Infantile haemangioma is the most common tumour found in infant and children and 80% are located at the head and neck region. Even with natural involution, it often leaves behind some residual fatty fibrous tissue or telangiectasia so it may affect the aesthetic appearance. Cakmak HM, et al revisited the issue of using propranolol in treating infantile haemangioma. Adopting beta blocker in treating infantile haemangioma is a classical example of "repurposing of drug" in modern medicine. Propranolol is an old drug that has been used for hypertension and cardiac arrhythmia mainly in the past. The first report of using this old drug for vascular anomalies was in fact just a letter to editor,2 but it soon (within a few months) became the "red alert" of the American Pediatric Society. At that time, the traditional approach for infantile haemangioma was either observation or use of steroid. Since then, propranolol or other beta blockers have become the standard practice. We also start to treat almost all the facial infantile haemangioma nowadays instead of adopting an observation approach. However, the debate remains on the appropriate dosage to be used. The dose ranges from 1 to 3 mg/Kg/day have been used by various groups mainly because of the concern on the possible side effect of hypoglycaemias induced by high dose propranolol. There was a randomised trial to show that 3 mg/Kg/day has better efficacy than 1 mg/Kg/day without significant increase in the side effects.3 But up till now, there was no data on the difference between 2 mg or 3 mg/Kg/Day. This retrospective cohort study provides some preliminary evidence that they are comparable both in terms of efficacy and side effects. Further study is needed to verify this observation.

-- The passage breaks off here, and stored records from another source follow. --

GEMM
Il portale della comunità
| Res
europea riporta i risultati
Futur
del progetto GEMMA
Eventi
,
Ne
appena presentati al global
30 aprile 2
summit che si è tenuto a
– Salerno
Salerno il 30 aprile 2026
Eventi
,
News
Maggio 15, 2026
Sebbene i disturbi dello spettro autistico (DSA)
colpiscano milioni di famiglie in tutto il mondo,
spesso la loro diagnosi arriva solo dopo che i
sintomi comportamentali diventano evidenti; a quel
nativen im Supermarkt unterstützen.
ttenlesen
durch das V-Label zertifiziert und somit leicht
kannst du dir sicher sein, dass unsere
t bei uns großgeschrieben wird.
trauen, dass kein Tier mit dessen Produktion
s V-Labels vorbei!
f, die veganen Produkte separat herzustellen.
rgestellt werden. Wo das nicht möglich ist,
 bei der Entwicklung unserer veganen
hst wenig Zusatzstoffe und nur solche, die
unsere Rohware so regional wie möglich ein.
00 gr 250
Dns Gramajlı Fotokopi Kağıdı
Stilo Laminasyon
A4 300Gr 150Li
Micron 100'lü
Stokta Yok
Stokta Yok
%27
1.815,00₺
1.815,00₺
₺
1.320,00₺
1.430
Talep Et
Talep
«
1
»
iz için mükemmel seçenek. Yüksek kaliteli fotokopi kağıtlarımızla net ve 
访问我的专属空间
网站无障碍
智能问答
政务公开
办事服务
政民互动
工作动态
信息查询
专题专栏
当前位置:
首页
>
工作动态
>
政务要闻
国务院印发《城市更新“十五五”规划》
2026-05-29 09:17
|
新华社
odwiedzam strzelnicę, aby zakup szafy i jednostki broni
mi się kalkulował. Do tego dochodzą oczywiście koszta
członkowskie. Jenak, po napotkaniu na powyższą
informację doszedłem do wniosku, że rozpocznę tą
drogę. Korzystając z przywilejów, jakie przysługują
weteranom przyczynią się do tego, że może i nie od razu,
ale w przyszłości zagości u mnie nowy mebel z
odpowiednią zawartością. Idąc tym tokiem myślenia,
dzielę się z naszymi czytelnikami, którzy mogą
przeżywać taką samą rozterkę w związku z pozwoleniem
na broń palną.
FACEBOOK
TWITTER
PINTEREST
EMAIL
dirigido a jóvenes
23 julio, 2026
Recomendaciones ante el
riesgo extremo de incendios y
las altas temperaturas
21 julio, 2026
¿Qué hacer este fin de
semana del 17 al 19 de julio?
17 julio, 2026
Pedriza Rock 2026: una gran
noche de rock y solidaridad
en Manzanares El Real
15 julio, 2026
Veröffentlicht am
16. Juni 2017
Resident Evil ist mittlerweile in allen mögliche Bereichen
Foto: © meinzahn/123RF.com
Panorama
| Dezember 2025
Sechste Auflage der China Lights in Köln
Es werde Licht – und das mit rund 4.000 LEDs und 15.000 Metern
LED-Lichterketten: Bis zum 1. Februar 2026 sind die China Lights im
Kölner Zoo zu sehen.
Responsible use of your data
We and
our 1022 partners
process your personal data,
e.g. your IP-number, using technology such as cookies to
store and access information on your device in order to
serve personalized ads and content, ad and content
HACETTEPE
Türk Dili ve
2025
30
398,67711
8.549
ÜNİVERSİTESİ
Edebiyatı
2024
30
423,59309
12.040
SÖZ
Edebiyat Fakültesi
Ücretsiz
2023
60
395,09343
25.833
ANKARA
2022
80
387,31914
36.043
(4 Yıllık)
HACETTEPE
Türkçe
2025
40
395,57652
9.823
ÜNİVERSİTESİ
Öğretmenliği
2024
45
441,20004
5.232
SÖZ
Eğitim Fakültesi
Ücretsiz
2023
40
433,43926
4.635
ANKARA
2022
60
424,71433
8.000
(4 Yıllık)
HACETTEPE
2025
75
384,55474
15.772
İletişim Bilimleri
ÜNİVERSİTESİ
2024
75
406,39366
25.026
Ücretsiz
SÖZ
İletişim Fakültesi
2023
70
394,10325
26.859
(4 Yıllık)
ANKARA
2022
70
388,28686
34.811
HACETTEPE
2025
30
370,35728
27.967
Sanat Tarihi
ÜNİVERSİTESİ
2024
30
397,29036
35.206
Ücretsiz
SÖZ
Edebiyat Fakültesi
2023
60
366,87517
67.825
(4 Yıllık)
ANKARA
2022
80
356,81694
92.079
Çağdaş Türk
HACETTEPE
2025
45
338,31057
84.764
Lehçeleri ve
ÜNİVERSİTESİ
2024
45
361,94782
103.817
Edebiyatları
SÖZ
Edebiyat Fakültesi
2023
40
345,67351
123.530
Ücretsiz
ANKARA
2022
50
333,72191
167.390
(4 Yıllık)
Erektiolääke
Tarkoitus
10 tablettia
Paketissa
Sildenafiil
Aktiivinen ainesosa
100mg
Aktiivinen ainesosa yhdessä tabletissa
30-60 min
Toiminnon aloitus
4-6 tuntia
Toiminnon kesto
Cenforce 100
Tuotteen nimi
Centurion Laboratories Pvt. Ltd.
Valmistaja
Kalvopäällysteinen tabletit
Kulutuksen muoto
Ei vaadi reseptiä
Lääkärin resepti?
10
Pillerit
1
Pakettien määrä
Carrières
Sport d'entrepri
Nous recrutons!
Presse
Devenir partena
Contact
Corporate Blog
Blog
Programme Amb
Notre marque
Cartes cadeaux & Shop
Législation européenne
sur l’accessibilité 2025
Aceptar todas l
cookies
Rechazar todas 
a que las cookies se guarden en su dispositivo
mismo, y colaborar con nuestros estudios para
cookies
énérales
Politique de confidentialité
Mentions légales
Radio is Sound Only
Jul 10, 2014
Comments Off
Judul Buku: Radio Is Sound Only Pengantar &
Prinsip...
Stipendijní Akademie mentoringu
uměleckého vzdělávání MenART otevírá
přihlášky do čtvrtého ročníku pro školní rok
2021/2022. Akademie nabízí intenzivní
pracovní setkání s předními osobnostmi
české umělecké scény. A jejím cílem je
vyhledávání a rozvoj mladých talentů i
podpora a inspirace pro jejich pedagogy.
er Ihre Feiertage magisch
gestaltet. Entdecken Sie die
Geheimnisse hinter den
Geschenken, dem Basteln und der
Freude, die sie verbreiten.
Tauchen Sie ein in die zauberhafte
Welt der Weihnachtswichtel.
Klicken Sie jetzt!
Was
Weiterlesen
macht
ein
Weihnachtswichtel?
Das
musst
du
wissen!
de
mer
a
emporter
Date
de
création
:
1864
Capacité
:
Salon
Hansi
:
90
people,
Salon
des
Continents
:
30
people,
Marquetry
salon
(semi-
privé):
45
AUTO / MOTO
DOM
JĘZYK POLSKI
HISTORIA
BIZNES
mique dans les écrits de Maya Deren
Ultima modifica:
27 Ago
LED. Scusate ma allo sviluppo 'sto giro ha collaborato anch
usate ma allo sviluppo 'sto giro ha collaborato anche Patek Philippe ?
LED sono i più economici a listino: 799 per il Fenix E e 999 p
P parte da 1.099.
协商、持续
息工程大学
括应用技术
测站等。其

We expect practice of medicine will change drastically in the next decade, including the replacement of conventional pathological diagnosis to genetic based diagnosis. The use of artificial intelligence to read pathology slides and radiology imaging. The more widely use of robotic surgery, minimal invasive surgery, and telemedicine in hospital-based practice. The use of cellular therapy and targeted therapy not only for cancers but also for autoimmune diseases, metabolic disorders, and even monogenetic diseases. The list will get longer and longer so all of us must prepare for the changes, so we can further improve the care to our children.

GCF Chan
Chief Editor


1. Wang JJ, Gao Y, Lau PWC. Prevalence of overweight in Hong Kong Chinese children: Its associations with family, early-life development and behaviors-related factors. J Exerc Sci Fit. 2017;15:89-95.

2. Léauté-Labrèze C, Dumas de la Roque E, Hubiche T, Boralevi F, Thambo JB, Taïeb A. Propranolol for severe hemangiomas of infancy. N Engl J Med 2008;358:2649-51.

3. Léauté-Labrèze C, Hoeger P, Mazereeuw-Hautier J. A randomized, controlled trial of oral propranolol in infantile hemangioma. N Engl J Med 2015;372:735-46.